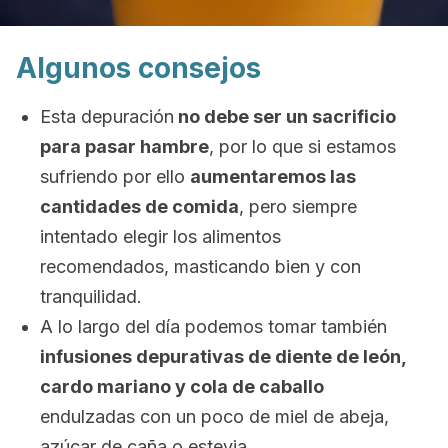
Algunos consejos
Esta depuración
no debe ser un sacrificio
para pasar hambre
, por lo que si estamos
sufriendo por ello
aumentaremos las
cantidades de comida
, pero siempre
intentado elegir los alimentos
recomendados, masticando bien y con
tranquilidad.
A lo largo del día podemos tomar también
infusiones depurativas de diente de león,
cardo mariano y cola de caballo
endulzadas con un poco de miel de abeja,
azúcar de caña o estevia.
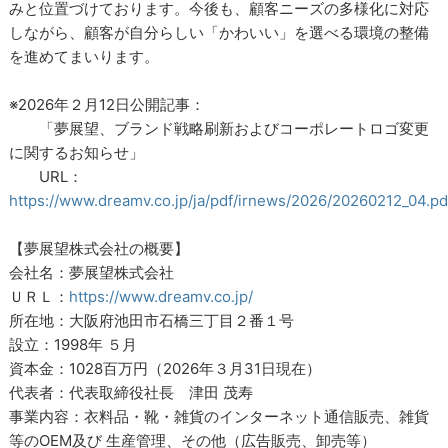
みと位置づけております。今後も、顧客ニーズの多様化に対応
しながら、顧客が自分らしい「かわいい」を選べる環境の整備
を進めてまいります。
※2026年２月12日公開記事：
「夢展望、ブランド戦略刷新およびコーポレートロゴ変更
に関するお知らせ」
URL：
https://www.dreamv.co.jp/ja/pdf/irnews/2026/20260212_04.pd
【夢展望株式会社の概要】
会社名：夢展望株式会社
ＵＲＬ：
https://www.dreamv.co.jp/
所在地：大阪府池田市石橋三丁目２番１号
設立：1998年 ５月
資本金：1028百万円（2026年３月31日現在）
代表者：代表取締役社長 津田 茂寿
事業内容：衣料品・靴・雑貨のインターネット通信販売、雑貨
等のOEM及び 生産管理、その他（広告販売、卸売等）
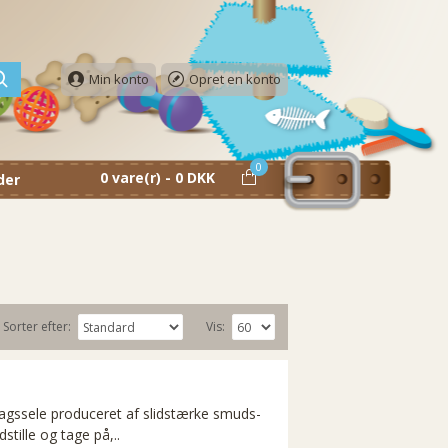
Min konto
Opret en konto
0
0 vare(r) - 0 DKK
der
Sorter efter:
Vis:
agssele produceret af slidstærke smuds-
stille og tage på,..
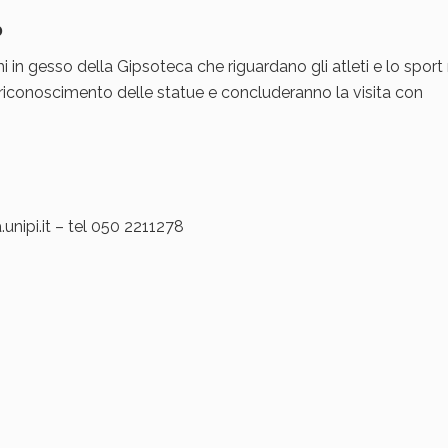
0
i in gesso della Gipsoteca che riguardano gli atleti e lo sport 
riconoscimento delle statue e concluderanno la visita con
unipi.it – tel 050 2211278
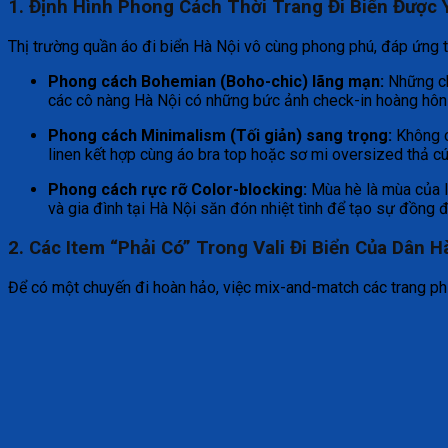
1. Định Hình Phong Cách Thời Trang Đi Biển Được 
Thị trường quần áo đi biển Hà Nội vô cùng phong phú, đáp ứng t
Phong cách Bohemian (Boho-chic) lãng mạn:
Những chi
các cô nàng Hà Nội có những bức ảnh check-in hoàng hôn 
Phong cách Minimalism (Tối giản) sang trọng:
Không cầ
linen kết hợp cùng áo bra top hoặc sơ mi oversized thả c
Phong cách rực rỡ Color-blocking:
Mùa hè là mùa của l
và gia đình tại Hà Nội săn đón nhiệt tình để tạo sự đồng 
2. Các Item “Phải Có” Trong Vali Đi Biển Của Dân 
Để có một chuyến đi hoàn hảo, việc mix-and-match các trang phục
▬▬▬▬▬▬▬▬▬▬
*About this task:*
Each record above, in full: return it exactly, pictures excluded.

*Response below:*
Algunos consejos
Esta depuración
no debe ser un sacrificio
para pasar hambre
, por lo que si estamos
sufriendo por ello
aumentaremos las
cantidades de comida
, pero siempre
intentado elegir los alimentos
recomendados, masticando bien y con
tranquilidad.
A lo largo del día podemos tomar también
infusiones depurativas de diente de león,
cardo mariano y cola de caballo
endulzadas con un poco de miel de abeja,
azúcar de caña o estevia.
みと位置づけております。今後も、顧客ニーズの多様化に対応
しながら、顧客が自分らしい「かわいい」を選べる環境の整備
を進めてまいります。
※2026年２月12日公開記事：
「夢展望、ブランド戦略刷新およびコーポレートロゴ変更
に関するお知らせ」
URL：
https://www.dreamv.co.jp/ja/pdf/irnews/2026/20260212_04.pd
【夢展望株式会社の概要】
会社名：夢展望株式会社
ＵＲＬ：
https://www.dreamv.co.jp/
所在地：大阪府池田市石橋三丁目２番１号
設立：1998年 ５月
資本金：1028百万円（2026年３月31日現在）
代表者：代表取締役社長 津田 茂寿
事業内容：衣料品・靴・雑貨のインターネット通信販売、雑貨
等のOEM及び 生産管理、その他（広告販売、卸売等）
Min konto
Opret en konto
0
0 vare(r) - 0 DKK
der
Sorter efter:
Vis:
agssele produceret af slidstærke smuds-
stille og tage på,..
0
i in gesso della Gipsoteca che riguardano gli atleti e lo sport 
riconoscimento delle statue e concluderanno la visita con
unipi.it – tel 050 2211278
1. Định Hình Phong Cách Thời Trang Đi Biển Được 
Thị trường quần áo đi biển Hà Nội vô cùng phong phú, đáp ứng t
Phong cách Bohemian (Boho-chic) lãng mạn:
Những chi
các cô nàng Hà Nội có những bức ảnh check-in hoàng hôn 
Phong cách Minimalism (Tối giản) sang trọng:
Không cầ
linen kết hợp cùng áo bra top hoặc sơ mi oversized thả c
Phong cách rực rỡ Color-blocking:
Mùa hè là mùa của l
và gia đình tại Hà Nội săn đón nhiệt tình để tạo sự đồng 
2. Các Item “Phải Có” Trong Vali Đi Biển Của Dân 
Để có một chuyến đi hoàn hảo, việc mix-and-match các trang phục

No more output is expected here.